→ Directions for this task
Where the records below reach the line containing "а не сам формат", start transcribing, and end with the line containing "не так с установкой, можно", exactly and with nothing else added.

→ Data for analysis
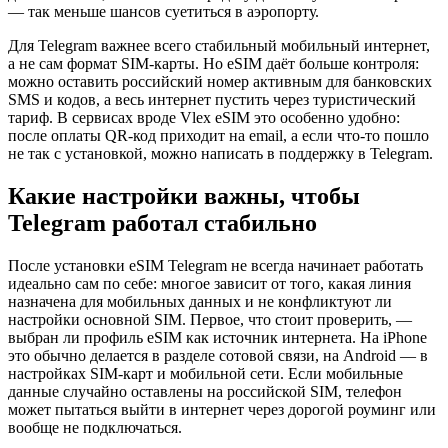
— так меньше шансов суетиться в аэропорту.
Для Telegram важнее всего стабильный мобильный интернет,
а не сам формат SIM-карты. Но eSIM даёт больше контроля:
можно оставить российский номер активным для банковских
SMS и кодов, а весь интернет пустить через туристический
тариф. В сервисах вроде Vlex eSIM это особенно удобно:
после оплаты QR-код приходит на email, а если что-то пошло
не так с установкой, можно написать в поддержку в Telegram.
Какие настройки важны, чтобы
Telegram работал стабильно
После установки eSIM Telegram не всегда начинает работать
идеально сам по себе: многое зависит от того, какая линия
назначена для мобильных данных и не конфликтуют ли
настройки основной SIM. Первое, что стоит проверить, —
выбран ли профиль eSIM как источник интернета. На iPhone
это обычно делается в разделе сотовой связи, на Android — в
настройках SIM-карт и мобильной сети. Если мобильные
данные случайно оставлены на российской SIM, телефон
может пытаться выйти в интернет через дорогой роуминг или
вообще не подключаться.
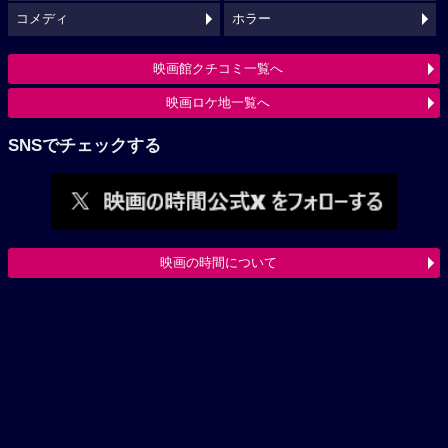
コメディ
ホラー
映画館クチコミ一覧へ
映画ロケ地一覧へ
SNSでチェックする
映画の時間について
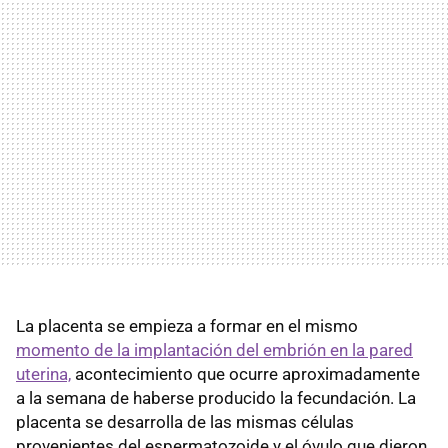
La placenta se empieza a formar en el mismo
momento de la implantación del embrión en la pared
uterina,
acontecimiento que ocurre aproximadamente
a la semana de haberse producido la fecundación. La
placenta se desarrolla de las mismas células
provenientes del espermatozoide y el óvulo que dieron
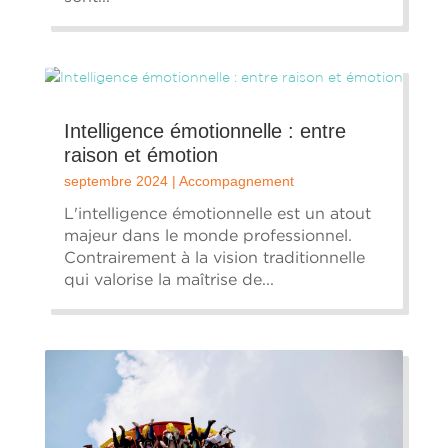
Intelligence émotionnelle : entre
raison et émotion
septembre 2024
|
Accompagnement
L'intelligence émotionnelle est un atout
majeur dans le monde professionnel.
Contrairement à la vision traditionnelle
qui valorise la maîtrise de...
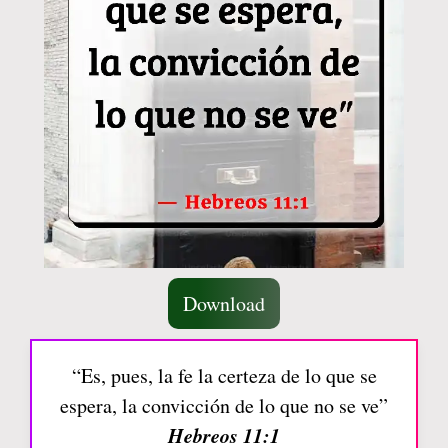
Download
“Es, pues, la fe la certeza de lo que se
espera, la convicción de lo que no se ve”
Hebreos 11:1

→ Written answer
а не сам формат SIM-карты. Но eSIM даёт больше контроля:
можно оставить российский номер активным для банковских
SMS и кодов, а весь интернет пустить через туристический
тариф. В сервисах вроде Vlex eSIM это особенно удобно:
после оплаты QR-код приходит на email, а если что-то пошло
не так с установкой, можно написать в поддержку в Telegram.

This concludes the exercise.